Collected data:
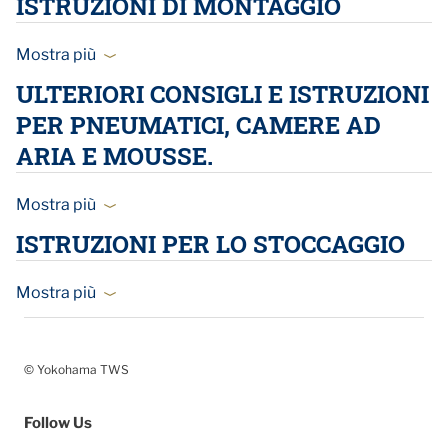
ISTRUZIONI DI MONTAGGIO
Mostra più
ULTERIORI CONSIGLI E ISTRUZIONI
PER PNEUMATICI, CAMERE AD
ARIA E MOUSSE.
Mostra più
ISTRUZIONI PER LO STOCCAGGIO
Mostra più
© Yokohama TWS
Follow Us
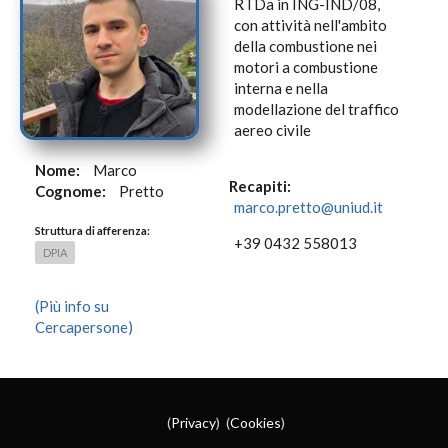
RTDa in ING-IND/08,
con attività nell'ambito
della combustione nei
motori a combustione
interna e nella
modellazione del traffico
aereo civile
Nome:
Marco
Recapiti:
Cognome:
Pretto
marco.pretto@uniud.it
Struttura di afferenza:
+39 0432 558013
DPIA
(Più info su
Cercapersone)
(
Privacy
) (
Cookies
)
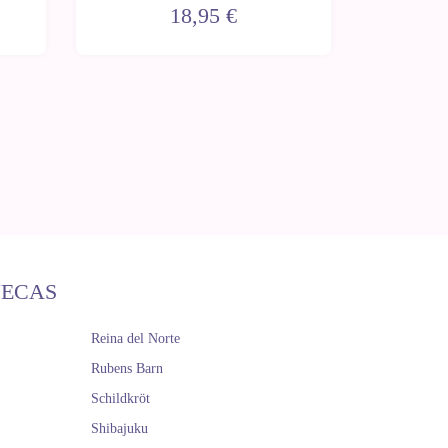
de
18,95 €
ÑECAS
Reina del Norte
Rubens Barn
Schildkröt
Shibajuku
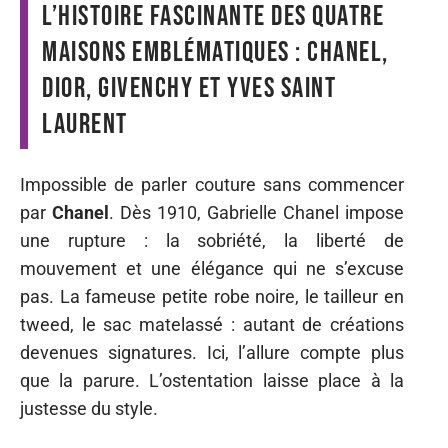
L’histoire fascinante des quatre
maisons emblématiques : Chanel,
Dior, Givenchy et Yves Saint
Laurent
Impossible de parler couture sans commencer
par
Chanel
. Dès 1910, Gabrielle Chanel impose
une rupture : la sobriété, la liberté de
mouvement et une élégance qui ne s’excuse
pas. La fameuse petite robe noire, le tailleur en
tweed, le sac matelassé : autant de créations
devenues signatures. Ici, l’allure compte plus
que la parure. L’ostentation laisse place à la
justesse du style.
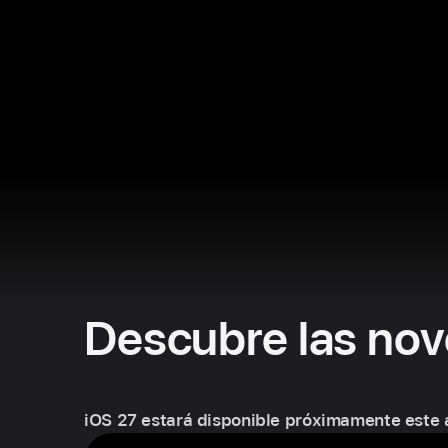
Descubre las nov
iOS 27 estará disponible próximamente este 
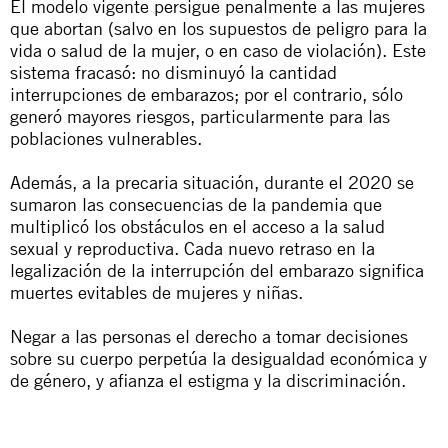
El modelo vigente persigue penalmente a las mujeres
que abortan (salvo en los supuestos de peligro para la
vida o salud de la mujer, o en caso de violación). Este
sistema fracasó: no disminuyó la cantidad
interrupciones de embarazos; por el contrario, sólo
generó mayores riesgos, particularmente para las
poblaciones vulnerables.
Además, a la precaria situación, durante el 2020 se
sumaron las consecuencias de la pandemia que
multiplicó los obstáculos en el acceso a la salud
sexual y reproductiva. Cada nuevo retraso en la
legalización de la interrupción del embarazo significa
muertes evitables de mujeres y niñas.
Negar a las personas el derecho a tomar decisiones
sobre su cuerpo perpetúa la desigualdad económica y
de género, y afianza el estigma y la discriminación.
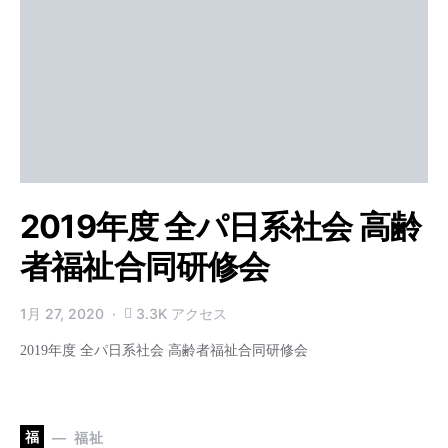
2019年度 全パ日系社会 高齢
者福祉合同研修会
1月 27, 2020
3.3K アクセス
2019年度 全パ日系社会 高齢者福祉合同研修会
福
福祉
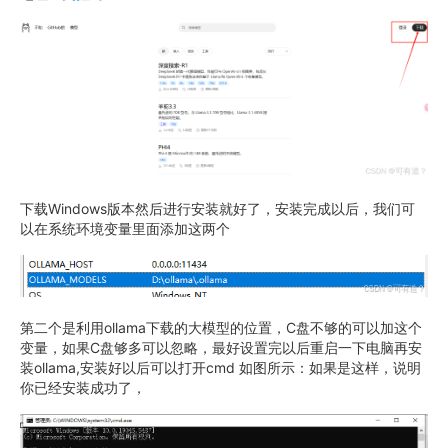
下载Windows版本然后进行安装就好了，安装完成以后，我们可
以在系统环境变量里面添加这两个
第二个是利用ollama下载的大模型的位置，C盘不够的可以加这个
变量，如果C盘够多可以忽略，最好设置完以后重启一下电脑再安
装ollama,安装好以后可以打开cmd 如图所示：如果是这样，说明
你已经安装成功了，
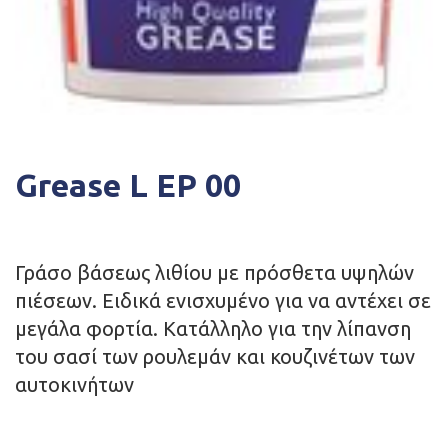
Grease L EP 00
Γράσο βάσεως λιθίου με πρόσθετα υψηλών
πιέσεων. Ειδικά ενισχυμένο για να αντέχει σε
μεγάλα φορτία. Κατάλληλο για την λίπανση
του σασί των ρουλεμάν και κουζινέτων των
αυτοκινήτων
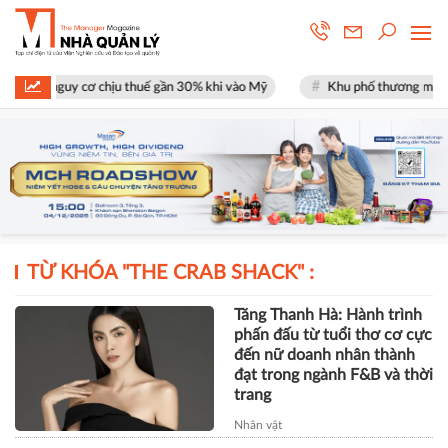
 mặt nguy cơ chịu thuế gần 30% khi vào Mỹ
Khu phố thương mại SOHO 
TỪ KHÓA "
THE CRAB SHACK
" :
Tăng Thanh Hà: Hành trình
phấn đấu từ tuổi thơ cơ cực
đến nữ doanh nhân thành
đạt trong ngành F&B và thời
trang
Nhân vật
TÀI CHÍNH
Xây dựng Hòa Bình phát hành
hơn 51 triệu cổ phiếu để hoán đổi
hơn 514 tỷ đồng nợ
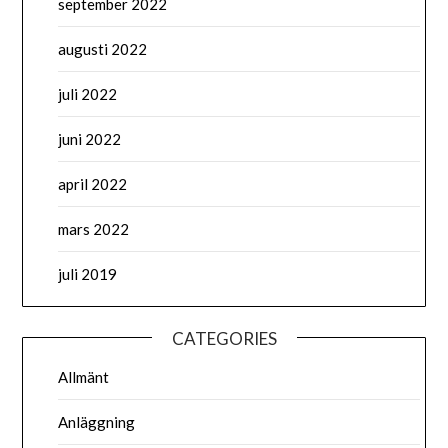
september 2022
augusti 2022
juli 2022
juni 2022
april 2022
mars 2022
juli 2019
CATEGORIES
Allmänt
Anläggning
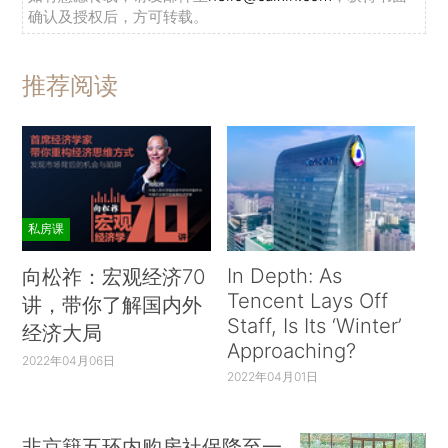
确认及授权后，方可转载。
推荐阅读
私房课
In Depth: As
向松祚：宏观经济70
Tencent Lays Off
讲，带你了解国内外
Staff, Is Its ‘Winter’
经济大局
Approaching?
2022年04月06日
2022年04月01日
非京籍五环内购房社保降至一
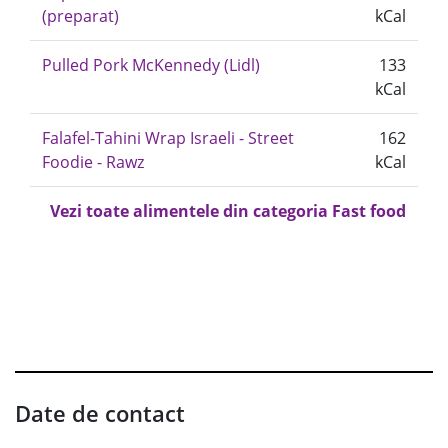
(preparat)
kCal
Pulled Pork McKennedy (Lidl)
133
kCal
Falafel-Tahini Wrap Israeli - Street
162
Foodie - Rawz
kCal
Vezi toate alimentele din categoria Fast food
Date de contact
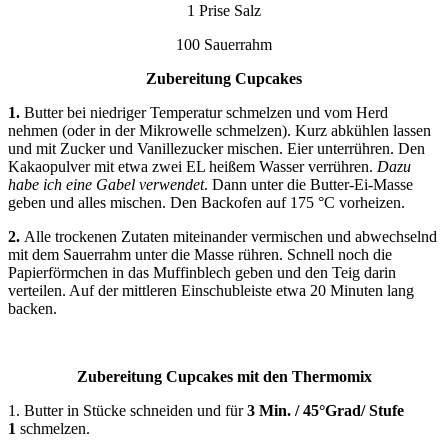
1 Prise Salz
100 Sauerrahm
Zubereitung Cupcakes
1.
Butter bei niedriger Temperatur schmelzen und vom Herd
nehmen (oder in der Mikrowelle schmelzen). Kurz abkühlen lassen
und mit Zucker und Vanillezucker mischen. Eier unterrühren. Den
Kakaopulver mit etwa zwei EL heißem Wasser verrühren.
Dazu
habe ich eine Gabel verwendet
. Dann unter die Butter-Ei-Masse
geben und alles mischen. Den Backofen auf 175 °C vorheizen.
2.
Alle trockenen Zutaten miteinander vermischen und abwechselnd
mit dem Sauerrahm unter die Masse rühren. Schnell noch die
Papierförmchen in das Muffinblech geben und den Teig darin
verteilen. Auf der mittleren Einschubleiste etwa 20 Minuten lang
backen.
Zubereitung Cupcakes mit den Thermomix
1. Butter in Stücke schneiden und für
3 Min. / 45°Grad/ Stufe
1
schmelzen.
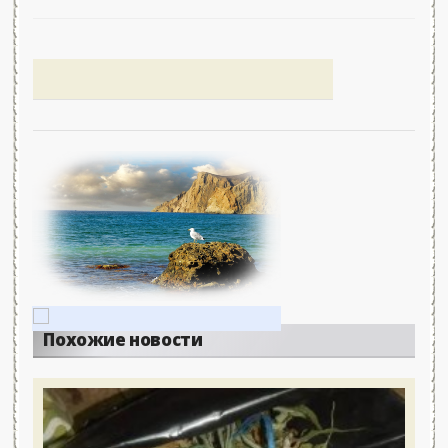
Похожие новости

__Assignment__. Images are to be excluded, and each record above written out word for word.

__Solution to the exercise__.
ISTRUZIONI DI MONTAGGIO
Mostra più
ULTERIORI CONSIGLI E ISTRUZIONI
PER PNEUMATICI, CAMERE AD
ARIA E MOUSSE.
Mostra più
ISTRUZIONI PER LO STOCCAGGIO
Mostra più
© Yokohama TWS
Follow Us
RTDa in ING-IND/08,
con attività nell'ambito
della combustione nei
motori a combustione
interna e nella
modellazione del traffico
aereo civile
Nome:
Marco
Recapiti:
Cognome:
Pretto
marco.pretto@uniud.it
Struttura di afferenza:
+39 0432 558013
DPIA
(Più info su
Cercapersone)
(
Privacy
) (
Cookies
)
de
18,95 €
ÑECAS
Reina del Norte
Rubens Barn
Schildkröt
Shibajuku
L’histoire fascinante des quatre
maisons emblématiques : Chanel,
Dior, Givenchy et Yves Saint
Laurent
Impossible de parler couture sans commencer
par
Chanel
. Dès 1910, Gabrielle Chanel impose
une rupture : la sobriété, la liberté de
mouvement et une élégance qui ne s’excuse
pas. La fameuse petite robe noire, le tailleur en
tweed, le sac matelassé : autant de créations
devenues signatures. Ici, l’allure compte plus
que la parure. L’ostentation laisse place à la
justesse du style.
Descubre las nov
iOS 27 estará disponible próximamente este 
El modelo vigente persigue penalmente a las mujeres
que abortan (salvo en los supuestos de peligro para la
vida o salud de la mujer, o en caso de violación). Este
sistema fracasó: no disminuyó la cantidad
interrupciones de embarazos; por el contrario, sólo
generó mayores riesgos, particularmente para las
poblaciones vulnerables.
Además, a la precaria situación, durante el 2020 se
sumaron las consecuencias de la pandemia que
multiplicó los obstáculos en el acceso a la salud
sexual y reproductiva. Cada nuevo retraso en la
legalización de la interrupción del embarazo significa
muertes evitables de mujeres y niñas.
Negar a las personas el derecho a tomar decisiones
sobre su cuerpo perpetúa la desigualdad económica y
de género, y afianza el estigma y la discriminación.
2019年度 全パ日系社会 高齢
者福祉合同研修会
1月 27, 2020
3.3K アクセス
2019年度 全パ日系社会 高齢者福祉合同研修会
福
福祉
下载Windows版本然后进行安装就好了，安装完成以后，我们可
以在系统环境变量里面添加这两个
第二个是利用ollama下载的大模型的位置，C盘不够的可以加这个
变量，如果C盘够多可以忽略，最好设置完以后重启一下电脑再安
装ollama,安装好以后可以打开cmd 如图所示：如果是这样，说明
你已经安装成功了，
Grease L EP 00
Γράσο βάσεως λιθίου με πρόσθετα υψηλών
πιέσεων. Ειδικά ενισχυμένο για να αντέχει σε
μεγάλα φορτία. Κατάλληλο για την λίπανση
του σασί των ρουλεμάν και κουζινέτων των
αυτοκινήτων
 mặt nguy cơ chịu thuế gần 30% khi vào Mỹ
Khu phố thương mại SOHO 
TỪ KHÓA "
THE CRAB SHACK
" :
Tăng Thanh Hà: Hành trình
phấn đấu từ tuổi thơ cơ cực
đến nữ doanh nhân thành
đạt trong ngành F&B và thời
trang
Nhân vật
TÀI CHÍNH
Xây dựng Hòa Bình phát hành
hơn 51 triệu cổ phiếu để hoán đổi
hơn 514 tỷ đồng nợ
september 2022
augusti 2022
juli 2022
juni 2022
april 2022
mars 2022
juli 2019
CATEGORIES
Allmänt
Anläggning
确认及授权后，方可转载。
推荐阅读
私房课
In Depth: As
向松祚：宏观经济70
Tencent Lays Off
讲，带你了解国内外
Staff, Is Its ‘Winter’
经济大局
Approaching?
2022年04月06日
2022年04月01日
非京籍五环内购房社保降至一
(preparat)
kCal
Pulled Pork McKennedy (Lidl)
133
kCal
Falafel-Tahini Wrap Israeli - Street
162
Foodie - Rawz
kCal
Vezi toate alimentele din categoria Fast food
Date de contact
1 Prise Salz
100 Sauerrahm
Zubereitung Cupcakes
1.
Butter bei niedriger Temperatur schmelzen und vom Herd
nehmen (oder in der Mikrowelle schmelzen). Kurz abkühlen lassen
und mit Zucker und Vanillezucker mischen. Eier unterrühren. Den
Kakaopulver mit etwa zwei EL heißem Wasser verrühren.
Dazu
habe ich eine Gabel verwendet
. Dann unter die Butter-Ei-Masse
geben und alles mischen. Den Backofen auf 175 °C vorheizen.
2.
Alle trockenen Zutaten miteinander vermischen und abwechselnd
mit dem Sauerrahm unter die Masse rühren. Schnell noch die
Papierförmchen in das Muffinblech geben und den Teig darin
verteilen. Auf der mittleren Einschubleiste etwa 20 Minuten lang
backen.
Zubereitung Cupcakes mit den Thermomix
1. Butter in Stücke schneiden und für
3 Min. / 45°Grad/ Stufe
1
schmelzen.
Похожие новости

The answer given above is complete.